An Evaluation of Vegetation Filtering Algorithms for Improved Snow Depth Estimation from Point Cloud Observations in Mountain Environments

Abstract:

High-resolution snow depth measurements are possible through bare-earth (BE) differencing of point cloud datasets obtained using LiDAR and photogrammetry during snow-free and snow-covered conditions. These accuracy and resolution of these snow depth measurements are desirable in mountain environments in which ground measurements are dangerous and difficult to perform, and other remote sensing techniques are often characterized by large errors and uncertainties due variable topography, vegetation, and snow properties.

BE ground filtering algorithms make different assumptions about ground characteristics to differentiate between ground and non-ground features. Because of this, ground surfaces may have unique characteristics that confound ground filters depending on the location and terrain conditions. These include low-lying shrubs (<1 m), areas with high topographic relief, and areas with high surface roughness. We evaluate several different algorithms, including lowest point, kriging, and more sophisticated splining techniques such as the Multiscale Curvature Classification (MCC) to resolve snow depths. Understanding how these factors affect BE surface models and thus snow depth measurements is a valuable contribution towards improving the processing protocols associated with these relatively new snow observation techniques.

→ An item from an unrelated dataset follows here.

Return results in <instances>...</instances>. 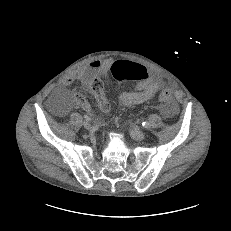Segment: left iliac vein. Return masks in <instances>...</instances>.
Returning <instances> with one entry per match:
<instances>
[{"mask_svg":"<svg viewBox=\"0 0 231 231\" xmlns=\"http://www.w3.org/2000/svg\"><path fill=\"white\" fill-rule=\"evenodd\" d=\"M130 134L136 140H142L145 136V133L138 128H131Z\"/></svg>","mask_w":231,"mask_h":231,"instance_id":"left-iliac-vein-1","label":"left iliac vein"}]
</instances>
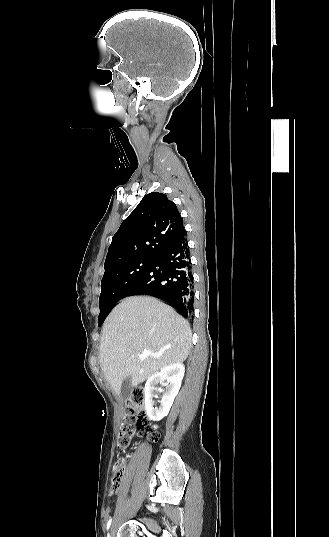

We test the different BE filtering algorithms using LiDAR and photogrammetric measurements taken from an Unmanned Aerial Vehicle (UAV) in Southwest Tasmania, Australia during the winter and spring of 2013. The study area is characterized by sloping, uneven terrain, and different types of vegetation including eucalyptus and conifer trees, as well as dense shrubs varying in heights from 0.3-1.5 meters. Initial snow depth measurements using the unfiltered point cloud measurements are characterized by large errors (~20-90 cm) due to the dense vegetation. Using filtering techniques instead of raw differencing improves the estimation of snow depth in our study area, and reduces the RMSE to 10 cm, depending on the technique used.